Recently, the Iowa State University researchers found that ninety minutes of light-to-moderate level exercise after the vaccine taken for influenza(flu) or COVID-19 will boost immunity and antibody response.

Researchers studied and analyzed the positive impact of 90 minutes of outdoor walk, jogging, and cycling on our body after the vaccination for influenza or COVID-19. They used the post-Pfizer-BioNTech COVID-19 vaccine for the analysis.

The researchers told one group to exercise for 90 minutes directly after vaccination and another group to avoid exercising. After four weeks, when compared to the second group, they found increased antibody response in the participants that belong to the first group who did the 90 minutes of exercise.

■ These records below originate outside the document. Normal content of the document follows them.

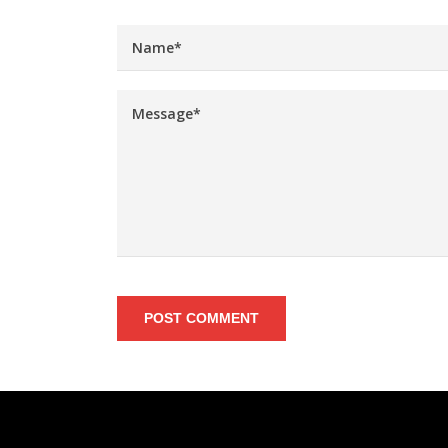
POST COMMENT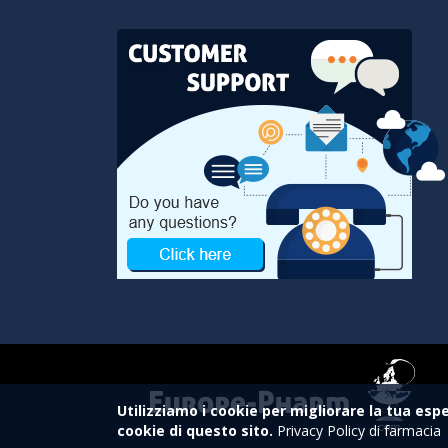
Utilizziamo i cookie per migliorare la tua espe
cookie di questo sito.
Privacy Policy di farmacia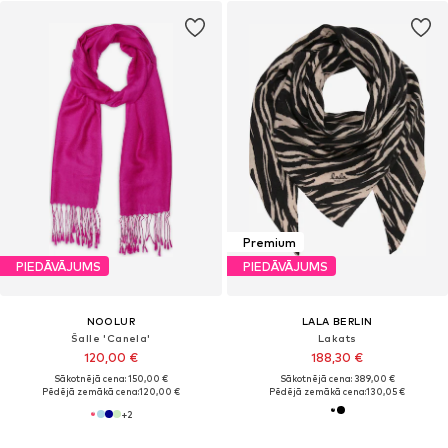
Premium
PIEDĀVĀJUMS
PIEDĀVĀJUMS
NOOLUR
LALA BERLIN
Šalle 'Canela'
Lakats
120,00 €
188,30 €
Sākotnējā cena: 150,00 €
Sākotnējā cena: 389,00 €
Pēdējā zemākā cena:
120,00 €
Pēdējā zemākā cena:
130,05 €
+
2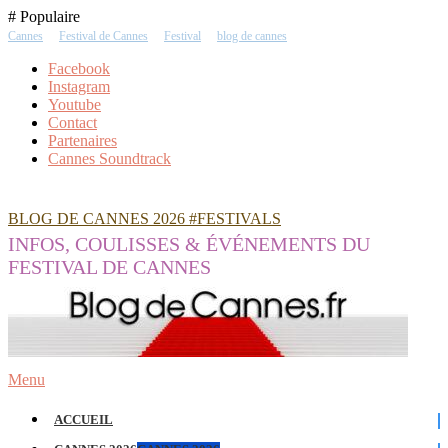
Skip
# Populaire
To
Cannes
Festival de Cannes
Festival
blog de cannes
Content
Facebook
Instagram
Youtube
Contact
Partenaires
Cannes Soundtrack
BLOG DE CANNES 2026 #FESTIVALS
INFOS, COULISSES & ÉVÉNEMENTS DU
FESTIVAL DE CANNES
Menu
ACCUEIL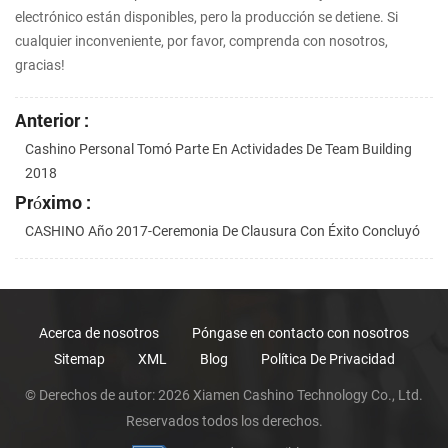
electrónico están disponibles, pero la producción se detiene. Si
cualquier inconveniente, por favor, comprenda con nosotros,
gracias!
Anterior :
Cashino Personal Tomó Parte En Actividades De Team Building
2018
Próximo :
CASHINO Año 2017-Ceremonia De Clausura Con Éxito Concluyó
Acerca de nosotros
Póngase en contacto con nosotros
Sitemap
XML
Blog
Política De Privacidad
© Derechos de autor: 2026 Xiamen Cashino Technology Co., Ltd.
Reservados todos los derechos.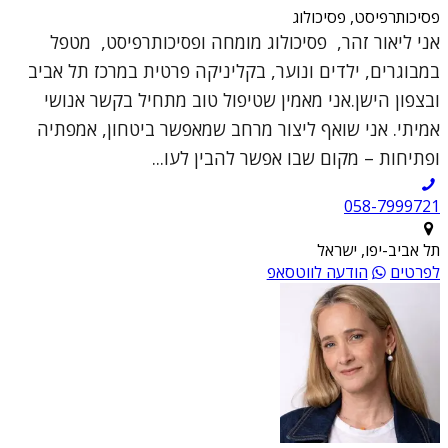
פסיכותרפיסט, פסיכולוג
אני ליאור זהר, פסיכולוג מומחה ופסיכותרפיסט, מטפל
במבוגרים, ילדים ונוער, בקליניקה פרטית במרכז תל אביב
ובצפון הישן.אני מאמין שטיפול טוב מתחיל בקשר אנושי
אמיתי. אני שואף ליצור מרחב שמאפשר ביטחון, אמפתיה
ופתיחות – מקום שבו אפשר להבין לעו...
תל אביב-יפו, ישראל
לפרטים
הודעה לווטסאפ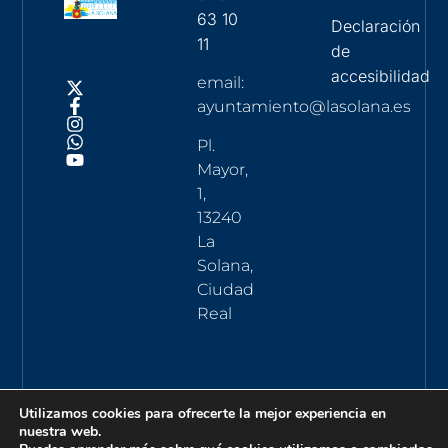
63 10
Declaración
11
de
accesibilidad
email:
ayuntamiento@lasolana.es
Pl.
Mayor,
1,
13240
La
Solana,
Ciudad
Real
Utilizamos cookies para ofrecerte la mejor experiencia en
nuestra web.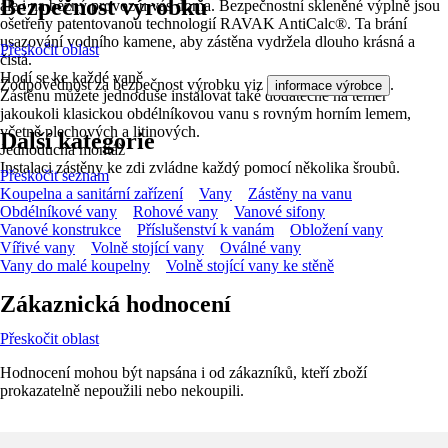
Bezpečnost výrobků
ale i na běžný provoz u vás doma. Bezpečnostní skleněné výplně jsou
ošetřeny patentovanou technologií RAVAK AntiCalc®. Ta brání
usazování vodního kamene, aby zástěna vydržela dlouho krásná a
Přeskočit oblast
čistá.
Hodí se ke každé vaně
Zodpovědnost za bezpečnost výrobku viz
.
informace výrobce
Zástěnu můžete jednoduše instalovat také dodatečně na téměř
jakoukoli klasickou obdélníkovou vanu s rovným horním lemem,
včetně plechových a litinových.
Další kategorie
Jednoduchá montáž
Instalaci zástěny ke zdi zvládne každý pomocí několika šroubů.
Přeskočit seznam
Koupelna a sanitární zařízení
Vany
Zástěny na vanu
Obdélníkové vany
Rohové vany
Vanové sifony
Vanové konstrukce
Příslušenství k vanám
Obložení vany
Vířivé vany
Volně stojící vany
Oválné vany
Vany do malé koupelny
Volně stojící vany ke stěně
Zákaznická hodnocení
Přeskočit oblast
Hodnocení mohou být napsána i od zákazníků, kteří zboží
prokazatelně nepoužili nebo nekoupili.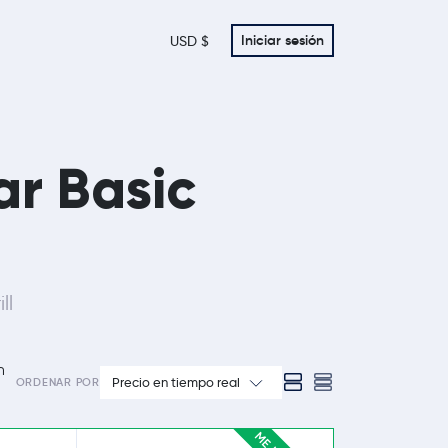
Iniciar sesión
USD $
ar Basic
ll
n
Precio en tiempo real
ORDENAR POR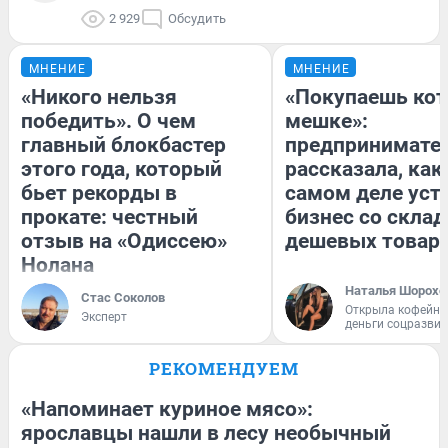
2 929
Обсудить
МНЕНИЕ
МНЕНИЕ
«Никого нельзя
«Покупаешь кот
победить». О чем
мешке»:
главный блокбастер
предпринимате
этого года, который
рассказала, как
бьет рекорды в
самом деле уст
прокате: честный
бизнес со скла
отзыв на «Одиссею»
дешевых товар
Нолана
Наталья Шорохо
Стас Соколов
Открыла кофейну
Эксперт
деньги соцразви
РЕКОМЕНДУЕМ
«Напоминает куриное мясо»:
ярославцы нашли в лесу необычный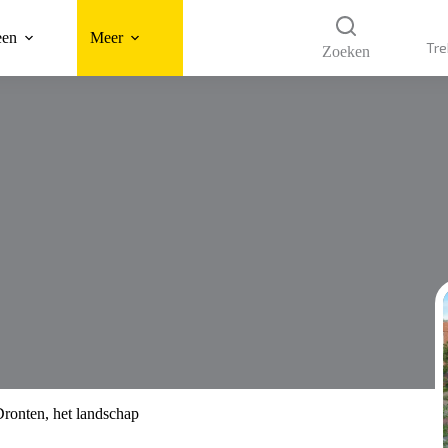
een
Meer
Tre
Zoeken
ronten, het landschap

Also, the researchers found similar results with mice who ran on treadmills. The result from an experiment on mice indicates a type of protein is produced during exercise which helps to produce virus-specific antibodies and T-cells. Researchers asked the participants in the first group to maintain their heart rate at around 120 to 140 beats per minute.

 Exercise may enhance the effects of a Covid or Flu shot
Exercise may enhance the effects of a Covid or Flu shot

“Our preliminary results are the first to demonstrate a specific amount of time can enhance the body’s antibody response to the Pfizer-BioNTech COVID-19 vaccine and two vaccines for influenza,” said Iowa State kinesiology Professor Marian Kohut.

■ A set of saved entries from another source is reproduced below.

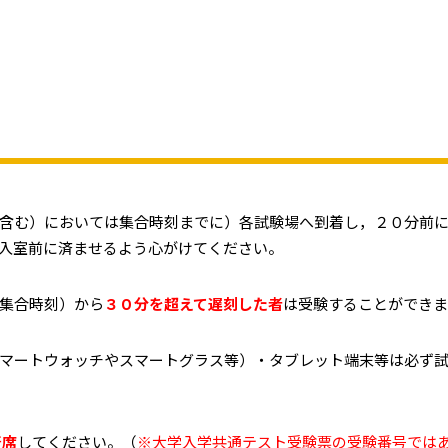
含む）においては集合時刻までに）各試験場へ到着し，２０分前
入室前に済ませるよう心がけてください。
集合時刻）から
３０分を超えて遅刻した者
は受験することができま
マートウォッチやスマートグラス等）・タブレット端末等は必ず
着席
してください。（
※大学入学共通テスト受験票の受験番号では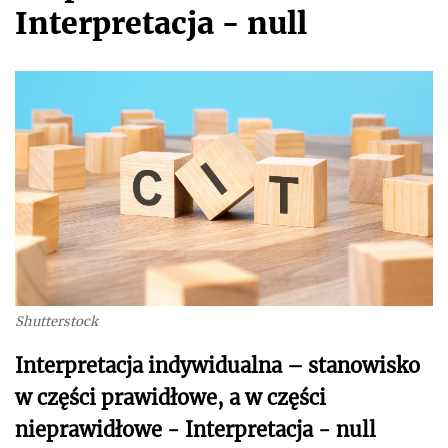
Interpretacja - null
Shutterstock
Interpretacja indywidualna – stanowisko
w części prawidłowe, a w części
nieprawidłowe - Interpretacja - null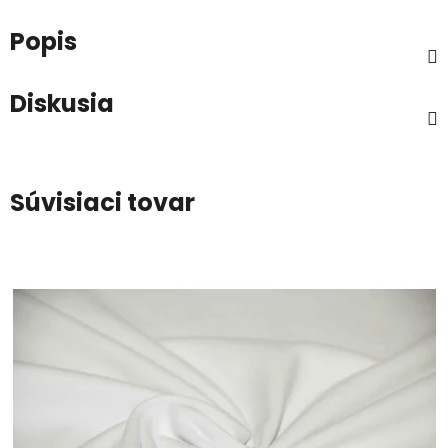
Popis
Diskusia
Súvisiaci tovar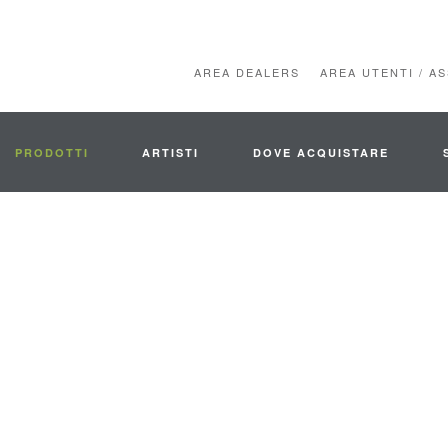
AREA DEALERS
AREA UTENTI / A
PRODOTTI
ARTISTI
DOVE ACQUISTARE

According to the researchers, half of the participants are either overweight or obese. Exercising for 90 minutes for four weeks after the vaccination benefited people at various fitness levels.


“But a lot more research is needed to answer the why and how. There are so many changes that take place when we exercise — metabolic, biochemical, neuroendocrine, circulatory. So, there’s probably a combination of factors that contribute to the antibody response we found in our study,” Marian Kohut said.


According to Marian Kohut, working out will probably benefit the immune system. Because exercising or work out will increase blood flow and lymph flow that helps the immune cells to circulate quickly. So, the immune cells are more likely to detect something foreign such as viruses.

The findings from the research are published in the journal Brain, Behavior, and Immunity.